The simulator was approved as part of the consent agenda in Monday night's City Commission meeting and will replace the department's current "Ti" system.
The new simulator will be set up in an entire room on the first floor of the headquarters, and according to the online agenda, will be paid for through contract initiation payments, including a one time total cost of $7,570, which includes setup and training for $6,270 and shipping and handling for $1,300, which will be paid with money budgeted for the HQ project in the Capital Projects Fund.
The new VirTra system will also include an annual subscription payment of $47,718 will include all warranty and maintenance for up to five years, which will be covered by the General Fund.

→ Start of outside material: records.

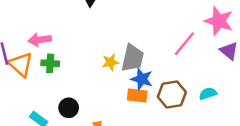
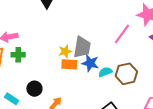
cyan semicircle: (208, 94) -> (105, 72), moved
orange rectangle: (137, 95) -> (69, 64), moved
brown hexagon: (172, 95) -> (126, 74), moved

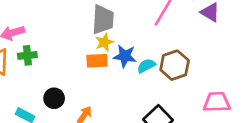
gray trapezoid: (82, 47) -> (103, 20), moved
yellow star: (65, 51) -> (104, 42), moved

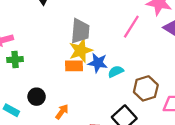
yellow star: (104, 42) -> (81, 50), size x1.5
brown hexagon: (175, 65) -> (146, 88), moved

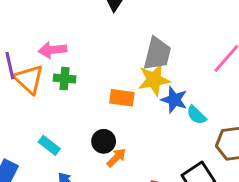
orange rectangle: (74, 66) -> (122, 98), moved
cyan semicircle: (116, 72) -> (196, 115), turned -119
black circle: (37, 97) -> (104, 141), moved

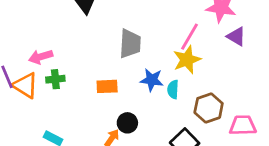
yellow star: (154, 80) -> (187, 60), moved
cyan semicircle: (196, 115) -> (173, 89), turned 60
black circle: (104, 141) -> (127, 123), moved

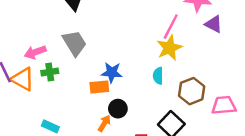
gray trapezoid: (130, 44) -> (74, 43), moved, turned -32
blue star: (152, 80) -> (112, 73), moved
orange rectangle: (107, 86) -> (99, 87), moved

BPD Chief Jeff Hughes said in a news release that the technology is an essential upgrade that will allow officers to train in a virtual climate on decision-making scenarios pertaining to use of force including de-escalation tactics.
“Despite our continued training on proficiency, police find they are more likely to be criticized for their decision making when it comes to shoot/don’t shoot. In those few seconds an officer decides to shoot or not, there are a lot of factors running through one’s mind,” Hughes said.

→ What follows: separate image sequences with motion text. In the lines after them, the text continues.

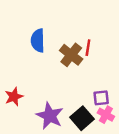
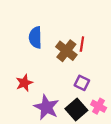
red star: (14, 97) -> (24, 83), moved
purple square: (101, 98) -> (82, 83), moved, turned 32

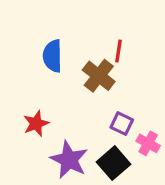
red line: (82, 44) -> (118, 51), moved
pink cross: (99, 106) -> (148, 143), moved

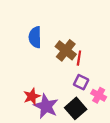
red line: (118, 51) -> (79, 58), moved
red star: (36, 124) -> (32, 96), moved

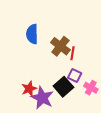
black square: (76, 108) -> (63, 87), moved

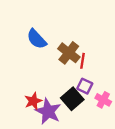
blue semicircle: (32, 34) -> (37, 39), turned -42

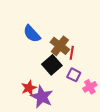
black square: (72, 99) -> (52, 65), moved
pink cross: (103, 100) -> (90, 87), turned 32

“One of the major benefits of using the professionally produced scenarios on the VirTra Simulator is the cultivation of effective verbal communication (de-escalation skills) with subjects during tense situations."
The simulator will include two AR-15 rifles drop-in kits with four magazines, two Smith and Wesson M&P 9mm pistols with six magazines, two X2 Taser weapons, two OC Canisters and access to an entire library of training scenarios.
Some of those training scenarios include curriculum designed to help law enforcement professionals bridge the communication gap and interact more effectively, and positively, with individuals with autism, as well as active shooter training.
"The controller can control what happens in the scenario based on the officer’s actions, so that will give them the opportunity to practice de-escalation skills," Hughes said.
"Just like with the Citizens Police Academy, we allow citizens and the public to experience this because you get a real feeling for what it’s like to be in a situation and know what’s going through an officer’s mind and what it feels like to have to shoot or not shoot."